Top of INPUT RECORDS

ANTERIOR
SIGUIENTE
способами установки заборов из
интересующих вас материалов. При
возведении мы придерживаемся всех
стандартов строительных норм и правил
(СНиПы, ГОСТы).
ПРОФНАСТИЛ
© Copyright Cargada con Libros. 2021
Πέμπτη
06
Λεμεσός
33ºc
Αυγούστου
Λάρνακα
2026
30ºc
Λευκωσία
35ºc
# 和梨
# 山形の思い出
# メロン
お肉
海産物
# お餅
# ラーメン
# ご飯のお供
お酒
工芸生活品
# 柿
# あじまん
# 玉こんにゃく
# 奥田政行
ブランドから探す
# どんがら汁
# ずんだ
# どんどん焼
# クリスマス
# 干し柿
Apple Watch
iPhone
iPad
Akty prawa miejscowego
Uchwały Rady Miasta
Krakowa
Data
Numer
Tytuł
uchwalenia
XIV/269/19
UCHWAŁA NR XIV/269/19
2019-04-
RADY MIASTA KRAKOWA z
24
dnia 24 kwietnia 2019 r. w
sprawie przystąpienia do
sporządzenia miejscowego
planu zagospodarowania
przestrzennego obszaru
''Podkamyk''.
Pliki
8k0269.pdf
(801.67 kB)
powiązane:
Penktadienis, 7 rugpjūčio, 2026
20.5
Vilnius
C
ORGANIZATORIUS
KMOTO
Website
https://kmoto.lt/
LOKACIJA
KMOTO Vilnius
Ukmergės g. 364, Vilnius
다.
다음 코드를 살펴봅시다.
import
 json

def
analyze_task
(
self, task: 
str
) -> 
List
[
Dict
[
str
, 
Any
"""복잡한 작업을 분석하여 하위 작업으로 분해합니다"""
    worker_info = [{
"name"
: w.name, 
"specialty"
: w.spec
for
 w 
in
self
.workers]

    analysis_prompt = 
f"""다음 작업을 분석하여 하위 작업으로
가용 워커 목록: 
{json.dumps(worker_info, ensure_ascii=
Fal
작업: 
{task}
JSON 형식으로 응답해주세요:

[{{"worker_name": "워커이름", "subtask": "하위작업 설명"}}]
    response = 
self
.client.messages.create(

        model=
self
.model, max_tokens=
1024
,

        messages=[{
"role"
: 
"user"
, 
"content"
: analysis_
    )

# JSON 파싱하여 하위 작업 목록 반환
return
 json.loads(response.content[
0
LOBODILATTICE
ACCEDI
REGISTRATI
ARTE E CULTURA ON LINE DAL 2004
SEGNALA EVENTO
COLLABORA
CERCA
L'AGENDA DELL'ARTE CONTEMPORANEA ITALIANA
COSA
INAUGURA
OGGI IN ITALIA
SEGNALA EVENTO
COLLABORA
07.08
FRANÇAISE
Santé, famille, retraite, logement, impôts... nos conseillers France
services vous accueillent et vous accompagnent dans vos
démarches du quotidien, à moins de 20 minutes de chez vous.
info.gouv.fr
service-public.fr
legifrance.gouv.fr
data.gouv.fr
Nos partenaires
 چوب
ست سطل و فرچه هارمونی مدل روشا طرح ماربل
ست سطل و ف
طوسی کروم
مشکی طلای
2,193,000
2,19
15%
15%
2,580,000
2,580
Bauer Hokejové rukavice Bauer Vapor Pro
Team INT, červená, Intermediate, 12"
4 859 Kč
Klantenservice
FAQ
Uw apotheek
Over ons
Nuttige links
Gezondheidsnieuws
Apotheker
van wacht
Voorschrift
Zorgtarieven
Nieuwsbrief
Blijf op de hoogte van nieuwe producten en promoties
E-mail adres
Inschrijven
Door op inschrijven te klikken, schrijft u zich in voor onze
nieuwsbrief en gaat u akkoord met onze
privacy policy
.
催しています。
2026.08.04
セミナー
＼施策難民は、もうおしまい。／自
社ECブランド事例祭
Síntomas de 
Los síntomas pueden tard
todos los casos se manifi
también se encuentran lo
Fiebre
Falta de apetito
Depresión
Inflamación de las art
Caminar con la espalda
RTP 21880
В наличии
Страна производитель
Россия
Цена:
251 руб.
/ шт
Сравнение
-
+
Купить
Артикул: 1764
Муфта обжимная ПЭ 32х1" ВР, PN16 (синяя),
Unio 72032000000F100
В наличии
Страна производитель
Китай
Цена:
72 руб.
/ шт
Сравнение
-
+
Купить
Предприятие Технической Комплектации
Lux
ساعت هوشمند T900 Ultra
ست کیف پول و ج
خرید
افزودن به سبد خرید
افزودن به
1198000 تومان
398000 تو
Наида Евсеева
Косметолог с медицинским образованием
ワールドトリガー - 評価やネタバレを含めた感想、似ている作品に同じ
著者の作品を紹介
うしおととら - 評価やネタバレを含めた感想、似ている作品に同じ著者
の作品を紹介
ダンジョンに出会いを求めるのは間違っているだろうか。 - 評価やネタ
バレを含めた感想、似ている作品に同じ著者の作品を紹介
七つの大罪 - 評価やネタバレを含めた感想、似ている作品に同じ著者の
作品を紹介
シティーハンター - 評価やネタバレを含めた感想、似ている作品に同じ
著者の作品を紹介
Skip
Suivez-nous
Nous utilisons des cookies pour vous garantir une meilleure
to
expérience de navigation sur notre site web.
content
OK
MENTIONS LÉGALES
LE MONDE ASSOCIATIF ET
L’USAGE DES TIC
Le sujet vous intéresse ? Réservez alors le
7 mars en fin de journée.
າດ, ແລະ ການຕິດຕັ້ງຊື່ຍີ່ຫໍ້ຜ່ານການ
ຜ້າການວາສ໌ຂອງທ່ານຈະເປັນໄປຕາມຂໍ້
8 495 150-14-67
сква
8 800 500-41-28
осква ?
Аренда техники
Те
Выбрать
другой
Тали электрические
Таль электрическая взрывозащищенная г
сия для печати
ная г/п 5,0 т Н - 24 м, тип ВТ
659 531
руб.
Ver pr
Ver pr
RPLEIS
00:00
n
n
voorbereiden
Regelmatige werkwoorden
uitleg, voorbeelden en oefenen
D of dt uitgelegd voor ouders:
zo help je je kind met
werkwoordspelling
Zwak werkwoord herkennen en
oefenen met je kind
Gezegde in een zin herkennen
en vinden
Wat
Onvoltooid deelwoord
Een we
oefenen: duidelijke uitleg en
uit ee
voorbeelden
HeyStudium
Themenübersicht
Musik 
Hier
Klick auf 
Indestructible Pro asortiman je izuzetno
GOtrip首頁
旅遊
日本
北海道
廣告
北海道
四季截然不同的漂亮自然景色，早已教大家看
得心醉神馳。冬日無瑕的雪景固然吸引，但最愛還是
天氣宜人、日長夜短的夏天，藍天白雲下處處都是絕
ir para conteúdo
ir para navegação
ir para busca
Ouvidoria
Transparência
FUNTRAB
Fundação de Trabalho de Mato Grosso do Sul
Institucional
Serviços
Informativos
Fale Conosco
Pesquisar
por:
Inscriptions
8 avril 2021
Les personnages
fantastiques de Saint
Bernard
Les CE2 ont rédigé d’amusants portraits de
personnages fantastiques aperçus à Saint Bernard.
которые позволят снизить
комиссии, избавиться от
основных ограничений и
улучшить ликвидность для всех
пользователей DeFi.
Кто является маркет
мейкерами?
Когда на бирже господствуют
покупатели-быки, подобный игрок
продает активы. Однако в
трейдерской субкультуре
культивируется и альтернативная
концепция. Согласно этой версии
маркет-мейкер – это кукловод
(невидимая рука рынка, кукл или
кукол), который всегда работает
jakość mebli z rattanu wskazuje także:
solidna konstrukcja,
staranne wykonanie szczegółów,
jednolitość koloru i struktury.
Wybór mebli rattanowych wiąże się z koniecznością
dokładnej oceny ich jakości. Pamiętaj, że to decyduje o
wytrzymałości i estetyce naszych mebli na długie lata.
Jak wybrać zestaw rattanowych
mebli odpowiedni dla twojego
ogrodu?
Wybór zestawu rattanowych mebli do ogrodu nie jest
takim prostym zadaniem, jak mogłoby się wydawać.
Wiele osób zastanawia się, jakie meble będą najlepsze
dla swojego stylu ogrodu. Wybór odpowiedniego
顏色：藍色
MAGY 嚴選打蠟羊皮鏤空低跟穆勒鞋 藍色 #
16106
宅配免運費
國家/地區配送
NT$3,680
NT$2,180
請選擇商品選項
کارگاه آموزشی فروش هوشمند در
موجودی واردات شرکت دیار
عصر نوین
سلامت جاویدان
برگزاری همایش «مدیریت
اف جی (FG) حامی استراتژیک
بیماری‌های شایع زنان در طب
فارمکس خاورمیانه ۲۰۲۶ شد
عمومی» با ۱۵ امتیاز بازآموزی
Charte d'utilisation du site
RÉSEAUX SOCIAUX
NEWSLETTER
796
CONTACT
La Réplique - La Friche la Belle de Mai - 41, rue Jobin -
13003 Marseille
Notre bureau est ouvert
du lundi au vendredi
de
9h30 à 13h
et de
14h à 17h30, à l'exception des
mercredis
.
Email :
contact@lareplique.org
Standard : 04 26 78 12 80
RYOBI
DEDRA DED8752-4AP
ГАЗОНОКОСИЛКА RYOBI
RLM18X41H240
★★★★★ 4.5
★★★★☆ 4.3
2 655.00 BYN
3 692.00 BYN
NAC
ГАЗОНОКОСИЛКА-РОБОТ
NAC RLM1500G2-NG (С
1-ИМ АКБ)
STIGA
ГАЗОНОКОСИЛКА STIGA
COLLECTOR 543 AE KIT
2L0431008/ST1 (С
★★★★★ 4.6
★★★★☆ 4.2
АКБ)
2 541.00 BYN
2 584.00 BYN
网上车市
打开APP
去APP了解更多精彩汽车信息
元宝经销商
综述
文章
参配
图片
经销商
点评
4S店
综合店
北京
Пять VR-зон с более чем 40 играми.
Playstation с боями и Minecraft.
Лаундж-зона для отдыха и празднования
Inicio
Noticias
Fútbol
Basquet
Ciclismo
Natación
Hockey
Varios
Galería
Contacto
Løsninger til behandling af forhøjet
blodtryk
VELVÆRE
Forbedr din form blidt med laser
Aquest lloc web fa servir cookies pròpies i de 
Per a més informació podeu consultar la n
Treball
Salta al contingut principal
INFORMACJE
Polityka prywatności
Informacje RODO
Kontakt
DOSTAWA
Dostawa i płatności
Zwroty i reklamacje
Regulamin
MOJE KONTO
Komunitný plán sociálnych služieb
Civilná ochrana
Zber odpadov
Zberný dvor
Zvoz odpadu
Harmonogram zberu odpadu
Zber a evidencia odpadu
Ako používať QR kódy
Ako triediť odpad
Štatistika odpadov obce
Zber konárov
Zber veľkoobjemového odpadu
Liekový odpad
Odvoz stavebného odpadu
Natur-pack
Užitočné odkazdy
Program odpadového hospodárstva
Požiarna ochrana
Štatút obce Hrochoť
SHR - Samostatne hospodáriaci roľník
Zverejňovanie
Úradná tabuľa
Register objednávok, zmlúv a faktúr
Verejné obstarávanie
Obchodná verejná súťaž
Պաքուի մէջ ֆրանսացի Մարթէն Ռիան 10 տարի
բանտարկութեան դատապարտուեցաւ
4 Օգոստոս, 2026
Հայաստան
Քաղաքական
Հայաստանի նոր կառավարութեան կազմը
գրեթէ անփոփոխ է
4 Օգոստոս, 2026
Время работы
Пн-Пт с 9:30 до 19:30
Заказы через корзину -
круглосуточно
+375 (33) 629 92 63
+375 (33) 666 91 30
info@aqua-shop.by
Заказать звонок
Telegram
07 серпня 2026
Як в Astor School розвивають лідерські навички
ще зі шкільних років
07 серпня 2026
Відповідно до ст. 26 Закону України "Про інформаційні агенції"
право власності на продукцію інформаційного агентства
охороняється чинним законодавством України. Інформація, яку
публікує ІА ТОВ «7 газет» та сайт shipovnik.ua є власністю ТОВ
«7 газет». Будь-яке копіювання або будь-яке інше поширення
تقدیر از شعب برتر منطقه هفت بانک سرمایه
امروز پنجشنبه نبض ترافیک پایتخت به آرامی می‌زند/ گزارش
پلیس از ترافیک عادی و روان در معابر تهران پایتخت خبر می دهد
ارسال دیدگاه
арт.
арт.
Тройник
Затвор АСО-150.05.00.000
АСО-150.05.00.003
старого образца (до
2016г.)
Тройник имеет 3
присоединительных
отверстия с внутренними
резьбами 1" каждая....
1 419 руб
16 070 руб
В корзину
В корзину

Bottom of INPUT RECORDS

▸ **TASK TO COMPLETE**
The word to find is "oefenen". Copy every line of the data that holds it.

▸ **EXPECTED ANSWER**
uitleg, voorbeelden en oefenen
oefenen met je kind
oefenen: duidelijke uitleg en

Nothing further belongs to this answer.